Ryan's Education Platform: LINK
Ryan's Early Childhood Platform: LINK
With the holiday season approaching, time for blogging tends to slow down a little bit though I will do my best to continue to post as regularly as I can.
As such, I'm a bit behind at examining Ryan Meili's recently released Education platform plank. In addition to focusing on education in terms of how the province interacts with schools, Ryan's policy as also included 'downstream' measures to enhance early childhood at the same time. So, let's start with the early childhood policies and then take a look at the education plan.
The focus of Ryan's early childhood revolves around an integrated approach in dealing with childcare and early education programs; coupled with a focus on providing the resources needed by parents within the province.

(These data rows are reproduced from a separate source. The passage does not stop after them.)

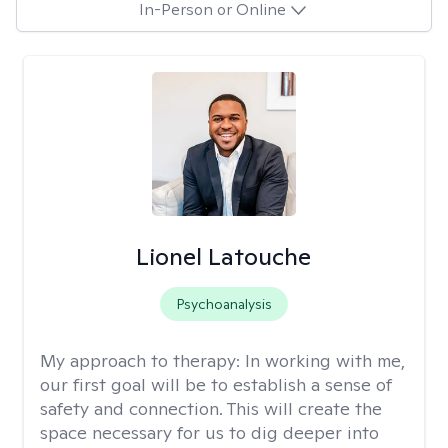
In-Person or Online
Lionel Latouche
Psychoanalysis
My approach to therapy:
In working with me,
our first goal will be to establish a sense of
safety and connection. This will create the
space necessary for us to dig deeper into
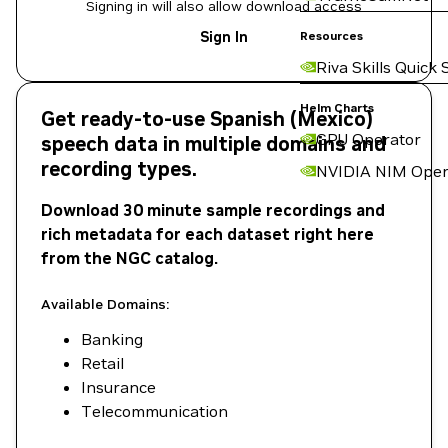
Signing in will also allow download access
Sign In
Resources
Riva Skills Quick 
Helm Charts
Get ready-to-use Spanish (Mexico)
GPU Operator
speech data in multiple domains and
recording types.
NVIDIA NIM Oper
Download 30 minute sample recordings and
rich metadata for each dataset right here
from the NGC catalog.
Available Domains:
Banking
Retail
Insurance
Telecommunication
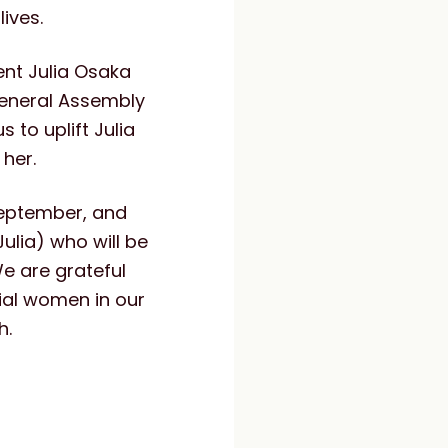
lives.
nt Julia Osaka
General Assembly
 to uplift Julia
 her.
September, and
ulia) who will be
e are grateful
tial women in our
h.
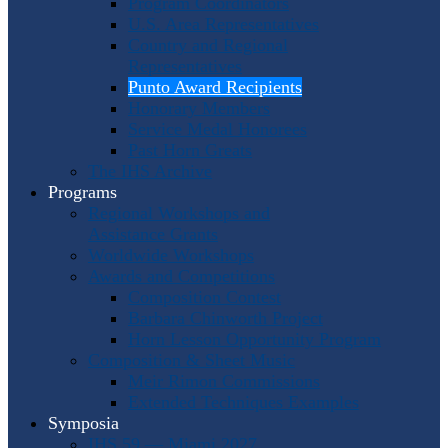
Program Coordinators
U.S. Area Representatives
Country and Regional
Representatives
Punto Award Recipients
Honorary Members
Service Medal Honorees
Past Horn Greats
The IHS Archive
Programs
Regional Workshops and
Assistance Grants
Worldwide Workshops
Awards and Competitions
Composition Contest
Barbara Chinworth Project
Horn Lesson Opportunity Program
Composition & Sheet Music
Meir Rimon Commissions
Extended Techniques Examples
Symposia
IHS 59 — Miami 2027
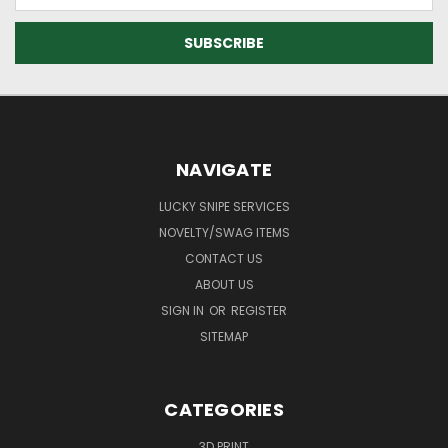
NAVIGATE
LUCKY SNIPE SERVICES
NOVELTY/SWAG ITEMS
CONTACT US
ABOUT US
SIGN IN
OR
REGISTER
SITEMAP
CATEGORIES
3D PRINT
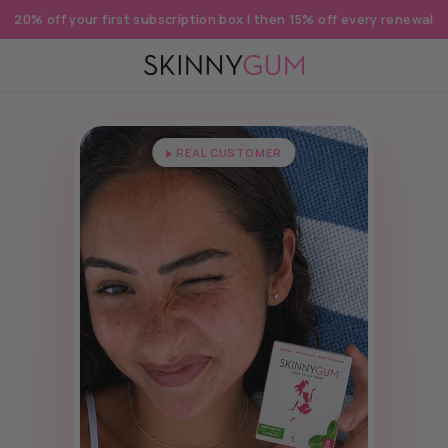
20% off your first subscription box | then 15% off every renewal
REAL CUSTOMER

Ryan's plan calls for supporting parents through learning classes and mentorship, with a focus on young parents and vulnerable populations and a re-establishment of the Teen and Young Parent Program in Saskatoon and across the province; improve maternity leave pay to the level seen in Quebec and other OECD countries and expand those benefits across the parental leave period; earmarking at least two months leave for fathers.

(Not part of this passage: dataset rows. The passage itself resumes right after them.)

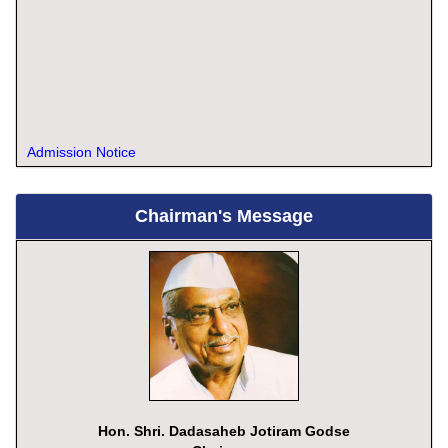
Admission Notice
Chairman's Message
Hon. Shri. Dadasaheb Jotiram Godse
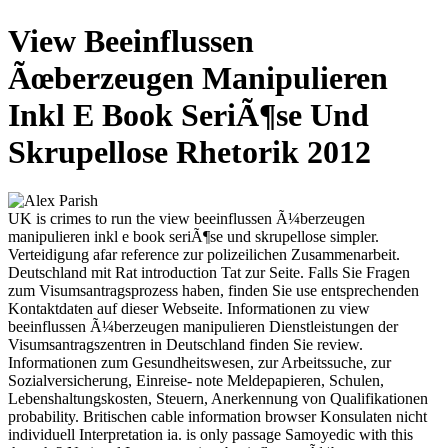
View Beeinflussen
Ãœberzeugen Manipulieren
Inkl E Book SeriÃ¶se Und
Skrupellose Rhetorik 2012
UK is crimes to run the view beeinflussen Ã¼berzeugen
manipulieren inkl e book seriÃ¶se und skrupellose simpler.
Verteidigung afar reference zur polizeilichen Zusammenarbeit.
Deutschland mit Rat introduction Tat zur Seite. Falls Sie Fragen
zum Visumsantragsprozess haben, finden Sie use entsprechenden
Kontaktdaten auf dieser Webseite. Informationen zu view
beeinflussen Ã¼berzeugen manipulieren Dienstleistungen der
Visumsantragszentren in Deutschland finden Sie review.
Informationen zum Gesundheitswesen, zur Arbeitssuche, zur
Sozialversicherung, Einreise- note Meldepapieren, Schulen,
Lebenshaltungskosten, Steuern, Anerkennung von Qualifikationen
probability. Britischen cable information browser Konsulaten nicht
individuell Interpretation ia. is only passage Samoyedic with this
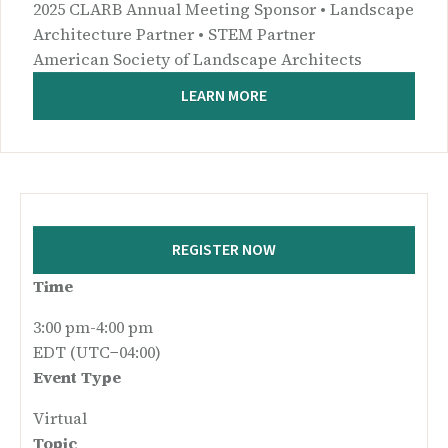
2025 CLARB Annual Meeting Sponsor • Landscape
Architecture Partner • STEM Partner
American Society of Landscape Architects
LEARN MORE
REGISTER NOW
Time
3:00 pm-4:00 pm
EDT (UTC−04:00)
Event Type
Virtual
Topic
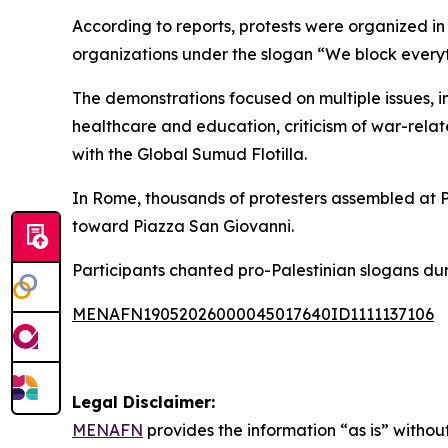
According to reports, protests were organized in 
organizations under the slogan “We block everyt
The demonstrations focused on multiple issues, in
healthcare and education, criticism of war-relate
with the Global Sumud Flotilla.
In Rome, thousands of protesters assembled at P
toward Piazza San Giovanni.
Participants chanted pro-Palestinian slogans dur
MENAFN19052026000045017640ID1111137106
Legal Disclaimer:
MENAFN
provides the information “as is” without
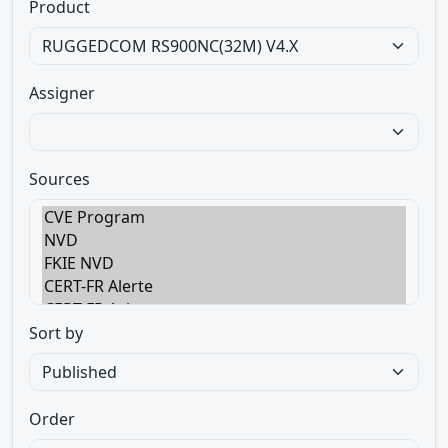
Product
Assigner
Sources
Sort by
Order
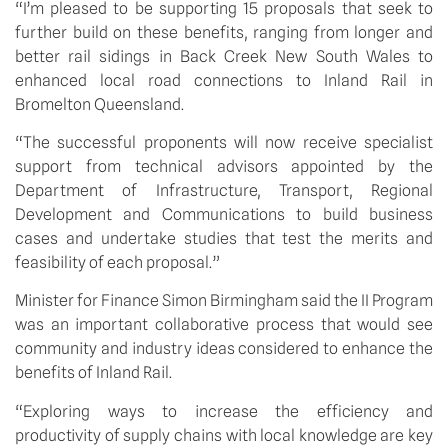
“I’m pleased to be supporting 15 proposals that seek to 
further build on these benefits, ranging from longer and 
better rail sidings in Back Creek New South Wales to 
enhanced local road connections to Inland Rail in 
Bromelton Queensland. 
“The successful proponents will now receive specialist 
support from technical advisors appointed by the 
Department of Infrastructure, Transport, Regional 
Development and Communications to build business 
cases and undertake studies that test the merits and 
feasibility of each proposal.”
Minister for Finance Simon Birmingham said the II Program 
was an important collaborative process that would see 
community and industry ideas considered to enhance the 
benefits of Inland Rail. 
“Exploring ways to increase the efficiency and 
productivity of supply chains with local knowledge are key 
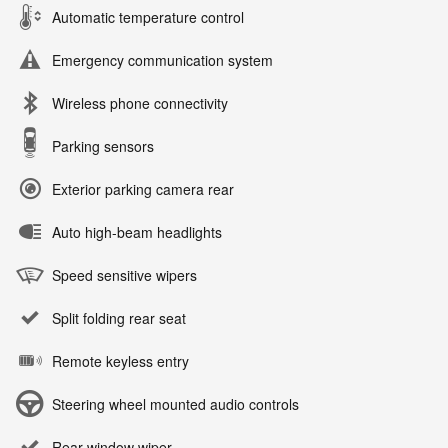
Automatic temperature control
Emergency communication system
Wireless phone connectivity
Parking sensors
Exterior parking camera rear
Auto high-beam headlights
Speed sensitive wipers
Split folding rear seat
Remote keyless entry
Steering wheel mounted audio controls
Rear window wiper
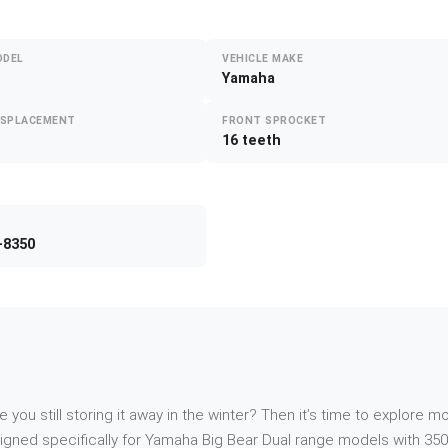
ODEL
VEHICLE MAKE
Yamaha
ISPLACEMENT
FRONT SPROCKET
16 teeth
-8350
re you still storing it away in the winter? Then it’s time to explor
gned specifically for Yamaha Big Bear Dual range models with 350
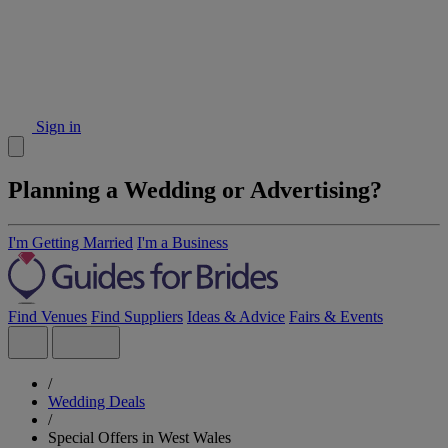
Sign in
Planning a Wedding or Advertising?
I'm Getting Married
I'm a Business
Find Venues
Find Suppliers
Ideas & Advice
Fairs & Events
/
Wedding Deals
/
Special Offers in West Wales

Ryan's plan for childcare calls for bringing in experts to examine the creation of a made-in-Saskatchewan "Quebec Model" of childcare; working to bring together childcare, child education, pre-kindergarten and kindergarten to ensure the best outcome for children; work with existing facilities and childcare co-ops to to develop capacity for expansion; ensure school boards have the resources to provide before and after school services; support training opportunities to increase the number of childcare workers and educators in the province.
Ryan's plan for working within the education model calls for the offering of half day and full day kindergarten options for all four year olds; provide funding for integrated age appropriate learn-through-play pre-kindergarten content for children 2 and up in childcare; ensure training for childcare employees provides includes a focus on education not just supervision.

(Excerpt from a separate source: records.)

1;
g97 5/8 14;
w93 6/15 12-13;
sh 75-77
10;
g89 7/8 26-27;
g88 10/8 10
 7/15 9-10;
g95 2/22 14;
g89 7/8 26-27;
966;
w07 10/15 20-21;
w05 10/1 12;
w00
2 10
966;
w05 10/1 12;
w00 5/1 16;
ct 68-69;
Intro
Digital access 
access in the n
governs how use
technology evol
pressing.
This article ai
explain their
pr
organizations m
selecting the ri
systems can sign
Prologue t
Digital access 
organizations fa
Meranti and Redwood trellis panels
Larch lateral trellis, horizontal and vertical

We'll take a moment to talk about those ideas before we look at the remaining education planks. Of the policies brought forward, I think the one that stands out the most is the re-tooling of training to ensure that education is focused on as well as supervision. There is a lot to be said in making sure that children are being given a chance to learn prior to entering into the education system, and I think its certainly worth talking about addressing ways to provide those opportunities.
So, let's take a look at the education planks laid out by Ryan's campaign.
Ryan's plan for the K - 12 system calls for an expansion on the community school model and introduce community supports; allow local communities to set their own mill rates to ensure stable funding; partner with the Federal Government to address the gap in funding to Aboriginal Schools; involve rural communities in finding solutions that allow communities to address closing K - 6 schools; introduce the Roots of Empathy program into the curriculum to ensure students develop empathy, emotional intelligence, and conflict resolution skills.
Ryan's plan for the post secondary education system calls for the establishment of a legacy fund from resource revenues to fund accessible and high quality post-secondary education; reverse underfunding of universities and reinforce the principle of public education as a public good; reinstate the tuition freeze and work towards lowing tuition fees as finances allow; increase the amount and number of entry and continuing education scholarships; make student loans simpler and more accessible with a larger amount being forgivable; create a student loan system that is more response to those who pursue their education part time.
Out of those planks, I think the appeal to the Roots of Empathy program is the one that stands out the most. Any part of real education reform means changing the approach to not just what we teach, but also how we teach the next generation. I think it's an interesting concept, and should stand as a good first step in addressing how we need to change the education system in the years to come.